En cuanto al contenido en sí, el primer aspecto es un tanto ambiguo, es decir, no me parece un fallo grave, sino una posible mejora, y entiendo que alguien no lo comparta. Si no fuera porque es una película muy querida que he visto muchas veces seguramente no haría un análisis tan profundo y detallista y habría pasado por alto este punto.
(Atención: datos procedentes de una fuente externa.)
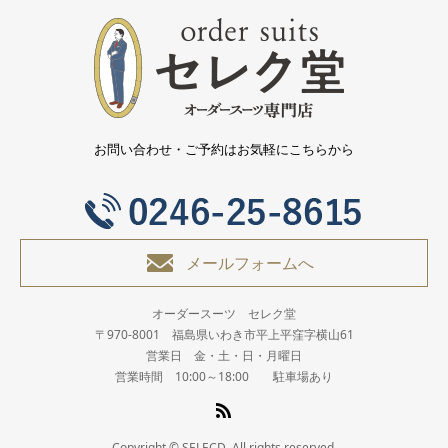
お問い合わせ・ご予約はお気軽にこちらから
メールフォームへ
オーダースーツ セレク堂
〒970-8001 福島県いわき市平上平窪字横山61
営業日 金・土・日・月曜日
営業時間 10:00～18:00 駐車場あり
Copyright © SELECD. All rights reserved.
Los prólogos encadenados combinando la chispa del misterio con pequeños datos argumentales son un sello clásico del realizador, eficaces unas veces (Indiana Jones, En busca del arca perdida -1981-) y bastante mejorables otras (Encuentros en la tercera fase -1977-). Aquí diría que están en un término medio. Vistos ahora, a veinticinco años del estreno, me parecen fácilmente sacrificables, el primero (el caos con la jaula) por innecesario, y el segundo (el hallazgo de un mosquito) por redundante, pues lo que en él se dice está fuera de contexto (información de personajes que no han aparecido todavía, es difícil asimilarla toda) y se explicará mejor luego. Al menos el segundo lo quitaría, porque el inicial funciona bien en el factor suspense, siendo amenazador e intrigante a partes iguales. Incluso la siguiente escena, ya entrando en materia, se me antoja un poco cursi (el niño respondón) y tiene un fallo importante por culpa de buscar un efectismo innecesario: el aterrizaje del helicóptero sólo sirve para poner un énfasis artificial en la presentación de Hammond, pues él ya está en la caravana.

Pero como iba apuntando, estas cosas son difíciles de ver a la primera, porque Spielberg puede optar más de la cuenta en muchas de sus obras por lo emocional antes que por la concreción y la lógica, pero en la mayor de las veces parte lo hace tan bien, te embauca con tanta facilidad, que te dejas llevar. La atmósfera de misterio y descubrimiento te envuelve desde los primeros rugidos y sorpresas (la grúa apareciendo cual animal entre los árboles), y en seguida pasamos a la presentación de los personajes con una exposición que también tiene buenos aciertos. El niño repelente y la historia de Allan definen en un visto y uno visto a la pareja protagonista y su dinámica, y lo del helicóptero muestra bien la grandilocuencia alternada con cercanía de Hammond. Aun así, es evidente que todo lo que se cuenta en estas escenas se expone suficientemente bien en el viaje hacia la isla y los primeros pasos por ella: quién es quién, el parque y sus problemas, el comité evaluador, el divorcio de los padres de los niños… Puedes empezar a verla en el vuelo y no perderte nada… pero claro, quizá entonces no se hubiera creado tanta expectación por la llegada.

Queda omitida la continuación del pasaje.